É certo também, como começámos por referir no quadro da vida portuguesa, que se a coscuvilhice pode subverter as normas, também pode ser usada para as reforçar. Como assinala Schwartz, se ser motivo das especulações e de todas essas conversas em tom de sussurro pode conferir estatuto a uma pessoa, deixando claro que faz parte dessa minoria cuja intimidade espicaça a curiosidade dos demais, não faltam esse regimes onde o tráfico de segredos sobre a vida íntima das pessoas serve como um elemento decisivo de coacção. Por isso mesmo, todos os aparelhos totalitários se organizam enquanto redes de informação, procurando obter essa composição de elementos “sórdidos” de forma a exercer pressão, controlando a narrativa pública através desses fios que atravessam e constrangem a vida privada. E, por esta razão, muitos dos que sofreram na pele esses constrangimentos, essas formas de manipulação, tendem a condenar todas as formas de coscuvilhice. É o exemplo de Roland Barthes, que, em Fragmentos de um Discurso Amoroso, denuncia este género como uma prática que reduz o outro a um ele/ela, vincando como essa redução foi sempre intolerável para ele, e comparando os discursos mexeriqueiros a uma forma de homicídio. Para este tão subtil crítico, essa forma de nos referirmos a alguém na terceira pessoa, servindo-nos do mais malévolo dos pronomes, é mais do que falar pelas costas, é condenar a pessoa a uma ausência, da qual não poderá defender. No fundo, ele vê neste dispositivo uma degradação total da empatia, de tal modo que aquele de quem se fala aparece despojado de si próprio, sendo-lhe retirada toda a dignidade, como se lhe fosse negada a capacidade de reafirmar a sua própria vida.

Sente-se que Barthes fala consumido por um trauma, e afasta da coscuvilhice esse aspecto decisivo que passa por não se transformar num regime de discurso que vai num só sentido, mas que exige o dinamismo das posições, uma intriga circular, e na qual a todos acaba por ser dada a possibilidade de influenciar o discurso, que, precisamente, não chega a fixar-se, mas é mutável, sujeito a sucessivas correcções, e ao favor das afeições entre aqueles que através dele se ligam.
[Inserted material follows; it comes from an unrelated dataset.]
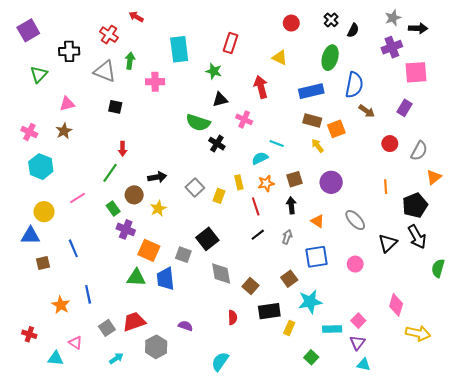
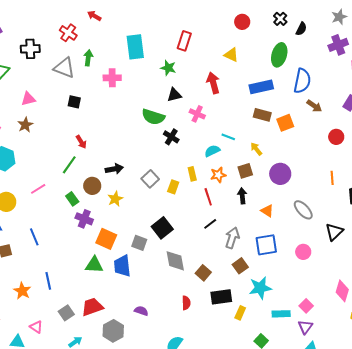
yellow arrow: (317, 146) -> (256, 149), moved
red arrow: (123, 149) -> (81, 142), turned -32
gray arrow: (287, 237) -> (232, 238), moved, size x1.5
Seja como for, Barthes diz-nos que ao ouvir o nome daqueles que ama ser proferido nesse registo, a sensação que tinha era a de ver o seu amado entregue à morte, reduzido, arquivado numa urna e depositado na parede do imenso mausoléu da linguagem. É uma imagem estarrecedora, e que serve também para nos colocar de sobreaviso quanto aos efeitos da calúnia, que certamente compõem também o arsenal de perversidades ao dispor daqueles que se entregam às congeminações mexeriqueiras. E certamente há um efeito absolutamente traumático em ser-se alvo de uma campanha insana para devastar o nome e produzir uma imagem falsa de alguém, fazendo com que os que lhe têm afeição sintam a injustiça de ver alguém ser enterrado vivo, com os seus gritos ignorados enquanto lhes são prestados os ritos mais indignos, ao ponto de a sua existência ser tomada como inteiramente devoluta, transformada num mero objecto que serve para as convenientes ficções que sustentam as vidas dos demais.

Esse efeito de alienação através do pronome que condena alguém a existir apenas na terceira pessoa pode ser imensamente degradante, mas não esgota as potencialidades deste quadro de conversação que deriva do curso principal, e cujo maior perigo seria se pudesse ser cooptado pelos vícios que o próprio poder alimenta através dos seus enredos. Num certo sentido, essa figura que se torna um alvo de estranhos só o será enquanto estiver investida de um certo grau de exemplaridade, motivando invejas, atraindo a compulsão satírica ou o desdém daqueles que precisam dela para pôr em ordem o seu próprio mal-estar ou frustração. Por essa razão é que a coscuvilhice é um veio necessário e que vai oxigenando de todos os lados a cultura das celebridades, o vedetismo e as formas de promoção que a fama confere, e que torna uma pessoa digna de centrar em si os debates, atraindo a concupiscência dos outros.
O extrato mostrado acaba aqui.